Links 2, Achtung Kuppe, Zuschauer rechts

So oder so ähnlich muss es sich für Jenny angehört haben als ich ihr heute die Sektion vom TET-/Act Rumänien angesagt habe.

Aber mal zurück zu vorgestern…

Wir hatten uns verfahren wie wir hier ja schon geschrieben hatten. Das bedeute gestern erstmal viele Kilometer zurück um auf die Transalpina zu kommen. Und wie sollte es anders sein, die Sonne hat ihr Bestes gegeben.

Manastirea Lainici

Auf der D66 von Bumbesti-Jiu ging es zurück nach Petrosani. Vorbei am Orthodoxen Kloster Manastirea Lainici, bei dem wir ein Stopp eingelegt hatten und dem Gottesdienst zu hörten. Die D66 ist ein 32 km langes Stück Kurven anj Kurven.

Über Hateq und Mühlbach ging es auf die Transalpina. Unterwegs machten wir noch halt am Parc Etnografic an. Hier gibt es eine Art Rollenspiel. Zur Zeit geschlossen, besser für uns zum Bilder machen.

Die Transalpina gleichte einem Volksfest. Rumänien hat halt auch Ferien. Da wir aber die Transalpina nicht komplett fahren wollten sondern lediglich bis kurz vor der Passhöhe, war uns das egal.

Wir wollten auf eine Sektion des TET-/ACT Rumänien, die Drum Strategica. Das ist eine alte Militärstraße aus dem Zweiten Weltkrieg von deutschen Soldaten angelegt. Dementsprechend ist die Straße auch nicht geteert sondern eine reine Schotter und Felsstraße.

Strategica

Das Zelt ohne Gestänge

Dadurch dass wir uns aber verfahren hatten war unsere Zeit gestern entsprechen knapp bemessen. Und so war von vornherein klar dass wir ca 7 km auf der Schotterstraße fahren  werden und dann unser Zeltlager aufbauen.

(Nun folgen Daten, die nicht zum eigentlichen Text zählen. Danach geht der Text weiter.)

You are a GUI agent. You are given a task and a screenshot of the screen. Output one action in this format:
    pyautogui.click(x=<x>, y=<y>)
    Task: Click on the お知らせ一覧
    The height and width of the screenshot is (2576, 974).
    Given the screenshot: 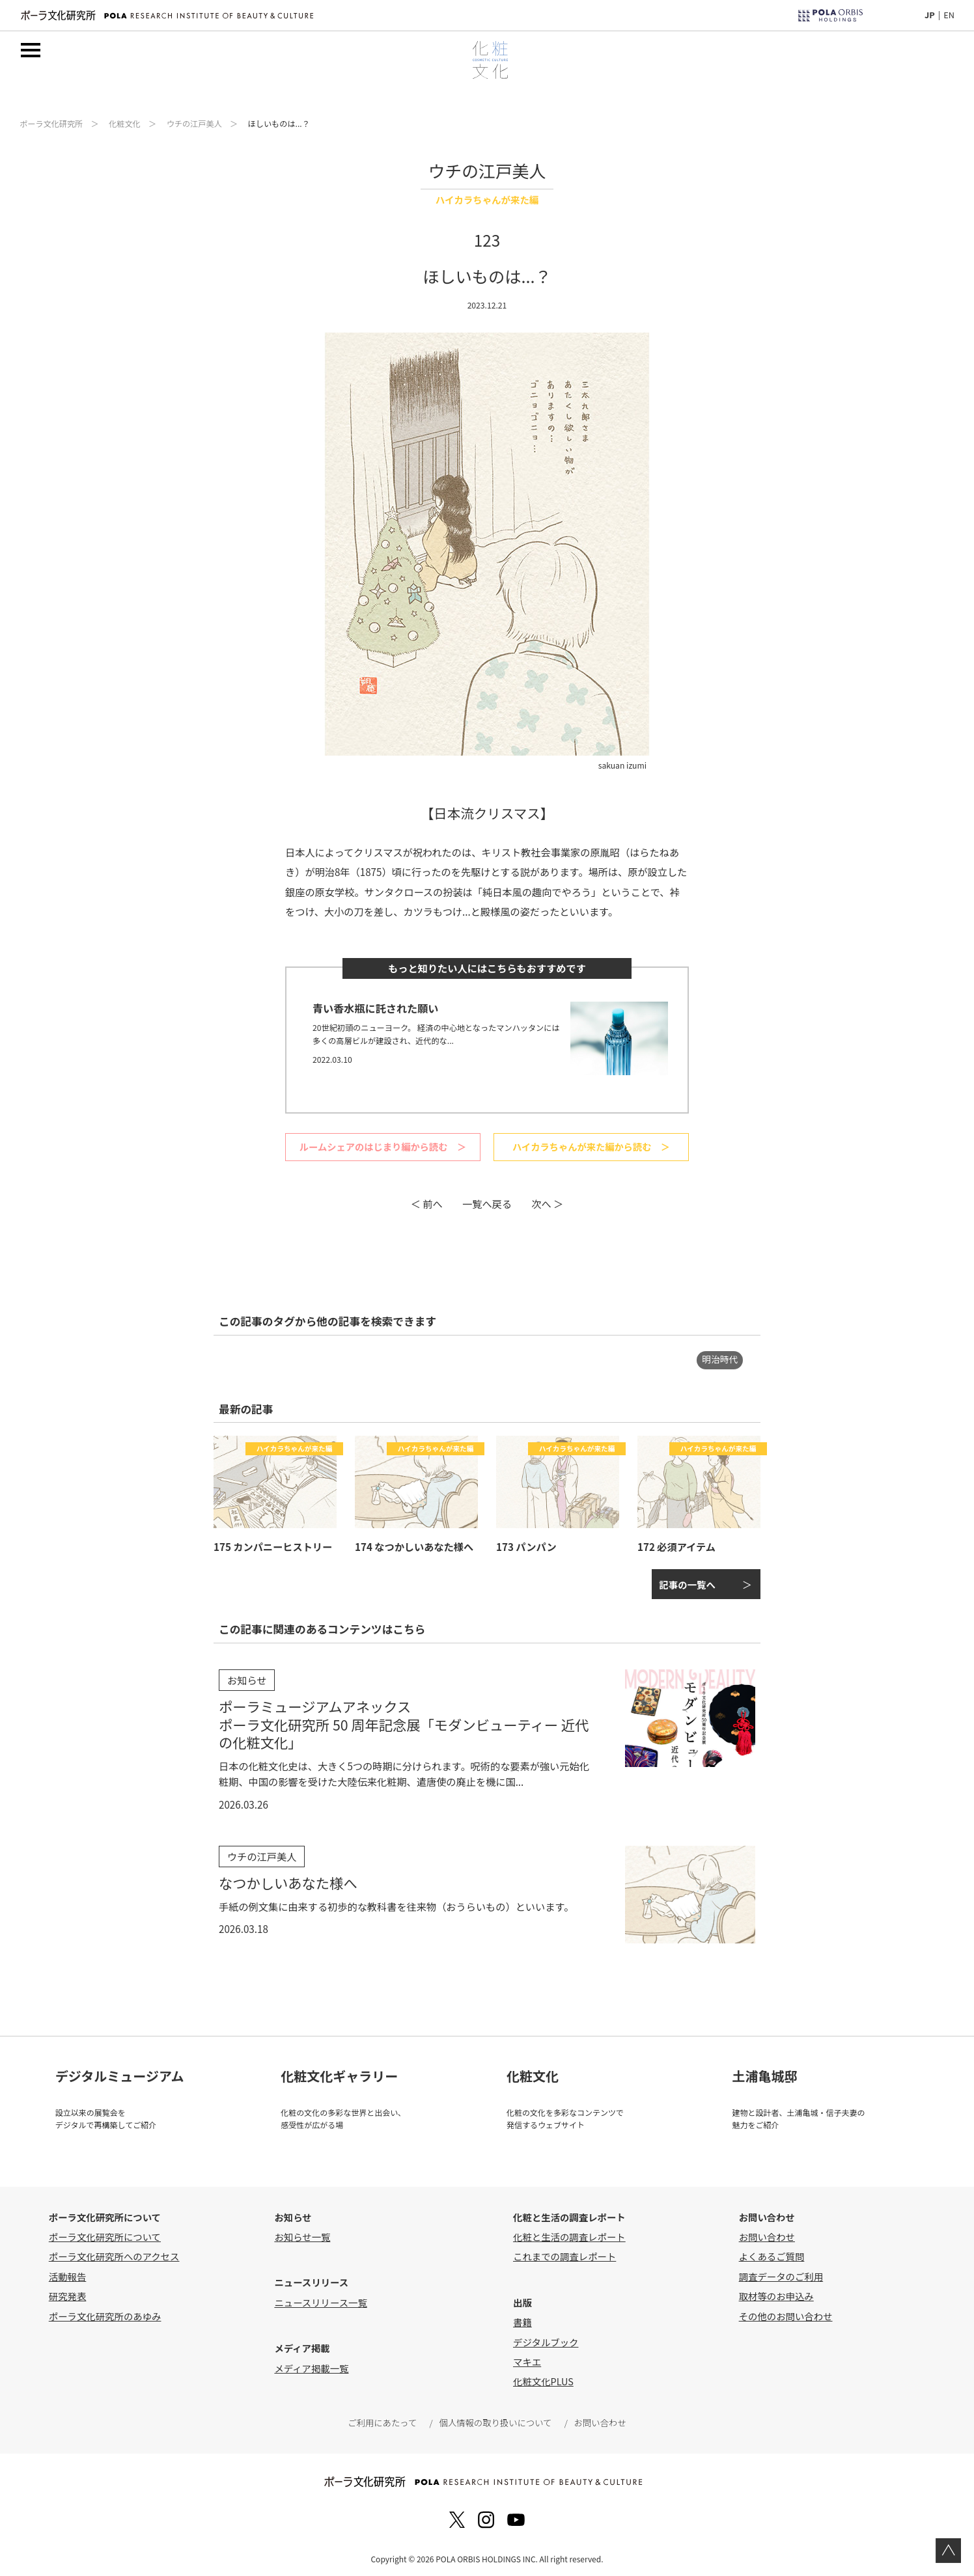 What is the action you would take?
    pyautogui.click(x=302, y=2232)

Jenny hatte die Idee das Zelt ohne Gestänge aufzubauen. Gemeint war aber eigentlich das Tarp…

Nachtlager

Aber selbst auf einer Höhe von 1896 m wollte es zu Anfang nicht wirklich abkühlen. Solange die Sonne schien war die Hitze auch in dieser Höhe unerträglich. Wir haben aber das tolle Wetter genutzt und ein paar Bilder für uns gemacht und mit der Drohne etwas gespielt.

Und da man in dieser wunderbaren Höhe auch keine Lichtverschmutzung vorfindet wollten wir eins der unbeschreiblichen Fotos machen. Also stellt wir unseren Wecker auf 2 Uhr um unseren Motorrädern mit dem Sternenhimmel zusammen auf einem Foto zu verewigen.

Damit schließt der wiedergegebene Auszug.